LumenData’s perspective on identifying and addressing data foundation gaps that hinder enterprise AI agents. 

Enterprise appetite for AI agents has outrun enterprise readiness to support them. Most organizations evaluating agents discover the same constraint at roughly the same point in the rollout: the data foundation supporting their systems is built for human-driven reporting, not for software that makes decisions and takes action on its own in real time.

Adoption
McKinsey’s research finds that nearly two-thirds of enterprises worldwide have experimented with agents, but fewer than 10 percent have scaled them to deliver tangible value.  
Scale
TDWI’s research into agentic data foundations frames the stakes in blunter terms: A chatbot that hallucinates may waste a user’s time. An agent that hallucinates may book the wrong supplier, approve the wrong refund, or file the wrong claim, resulting in reputational harm, financial losses, or worse.” 

Most teams respond to that risk by trying to fix the model. But the harder, less comfortable truth is that the model is rarely the problem. 

Agent hallucinations are usually a data integrity problem

It’s become a habit to describe an agent’s bad output as a hallucination. This is a term borrowed from the chatbot era, when it meant a model confidently inventing something with no basis in reality. 

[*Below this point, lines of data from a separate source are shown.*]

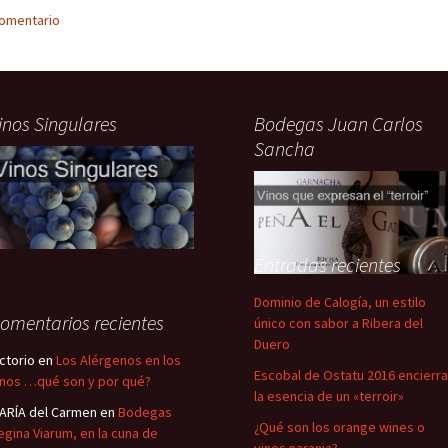
comentario
inos Singulares
Bodegas Juan Carlos
Sancha
Entradas recientes
Dominio de Calogía, un estilo
omentarios recientes
único con sabor a Ribera del
Duero
ictorio
en
Los Alérgenos en los
Escobal de Ostatu 2016 encierra
inos …qué son y por qué?
la esencia de un «terroir»
ARÍA del Carmen
en
Bodegas
¿Qué son los orange wines o
egina Viarum, en la cuna de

An agent does not make a bad decision from nothing. It reasons over whatever it receives. So, when the underlying enterprise data given to it is incomplete, outdated, or contradicted by some other system, the agent does not pause to flag the gap. Instead, it fills it with its best inference and moves on.  

Now, this may look like a hallucination, but it is almost always a data integrity problem. 

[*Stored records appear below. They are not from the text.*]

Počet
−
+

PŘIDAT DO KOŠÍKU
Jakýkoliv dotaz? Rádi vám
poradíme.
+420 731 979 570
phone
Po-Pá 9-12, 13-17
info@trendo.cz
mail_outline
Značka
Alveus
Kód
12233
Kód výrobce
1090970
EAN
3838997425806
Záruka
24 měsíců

This distinction matters. It changes where leaders go looking for the fix. A person who is reviewing an incomplete account record will pause, ask a follow-up question, or flag the answer as uncertain. An agent, on the other hand, does not have this instinct by default. One has to explicitly engineer the agent to recognize when it’s missing something and escalate. Otherwise, it fills the gap and never mentions that it happened.  

Most enterprises haven’t built that escalation behavior yet. This is exactly why so many hallucinations, on closer inspection, trace back to poor enterprise data. There’s a second wrinkle here. And that catches a lot of data teams off guard.  

Readiness isn’t something a dataset earns once and keeps forever. The same customer record might be entirely sufficient for a sales rep agent and badly inadequate for a churn-prediction agent. Readiness is relative to the decision being asked of the data, not a fixed property that the data either has or doesn’t. 

The operational vs. analytical data split doesn't work for agents

For many years, enterprises ran two largely separate worlds of data. One is operational systems that run the business moment to moment. The other is analytical systems that explain the business after the fact. Different teams owned each. Different tools served each. Nothing forced the two to reconcile, and for most of that history, nothing needed to. 

Today, agents break that arrangement on contact. Take something as routine as approving a return raised by the customer. The agent needs:  

Ask a system for both at once, and most enterprises discover their operational and analytical platforms don’t even agree on what counts as “the same customer” or “the same transaction.” 

The instinct is to build a bridge. A new pipeline connecting the two worlds. That’s the wrong fix. It adds a third definition of “current” to a problem that already has two competing ones. 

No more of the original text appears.